Annoyed as Pam was by Jack’s defection, she could not refrain from putting down her book and letting her thoughts centre on him. How splendid he really was, so straight and decent, and in spite of his being late tonight, how utterly dependable! Not too brilliantly clever perhaps, but such a dear! He was like a great dog, strong and brave as a lion, though perhaps none the worse for a little gentle suggestion as to the direction his energies should take. Pam smiled dreamily as she told herself that in future she should be the person to provide that suggestion. She could indeed make him do anything she liked, except where his ‘not done’ code was involved: then he could be as pigheaded as anyone. Never mind! She loved him the better for it.

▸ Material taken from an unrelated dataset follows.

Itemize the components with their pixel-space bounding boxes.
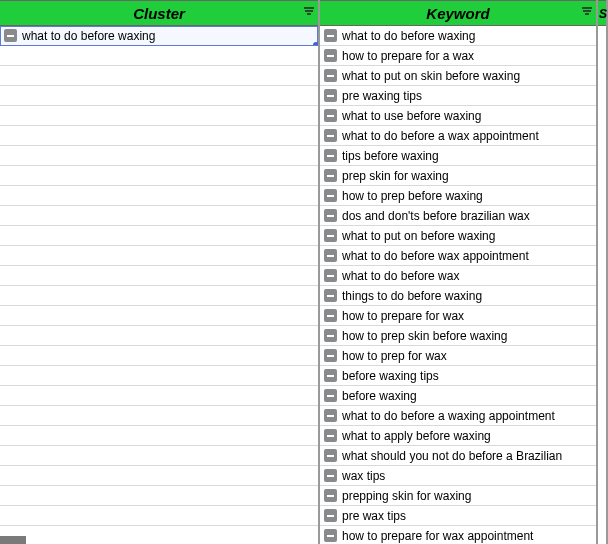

Then at last at nearly ten o’clock came the quick step on the gravel and the ring on the front door bell. Pam had an urge to rush out, snatch open the door and fling her arms round Jack. But she restrained herself, deliberately even sat for a few moments before going to the hall. Jack must not be spoiled. He must make proper explanations and apologies before he could be received into full favour.
But Jack, when at last the door opened, was evidently thinking of neither of the one nor the other. Without ceremony he caught her in his arms and squeezed her to him, then planted a rather hasty kiss on her lips, put her down, and pushed his way in as if taking her joy at seeing him for granted.
‘I thought you were coming at eight o’clock,’ Pam said rather primly.
He brushed the suggestion airily aside. ‘I know. Couldn’t get away. Look here, Pam, I’ve something to tell you. Come out for a walk, will you? I can’t talk here in the hall.’
She looked at him more critically. He was unduly excited. Something had certainly happened.
‘You can come into the sitting room, I suppose?’ she suggested coolly. The apology she considered inadequate.
He looked in and saw it was empty. ‘Yes, I suppose so. Your father gone to bed?’
‘Yes. Is it the costumes? Have they not turned up?’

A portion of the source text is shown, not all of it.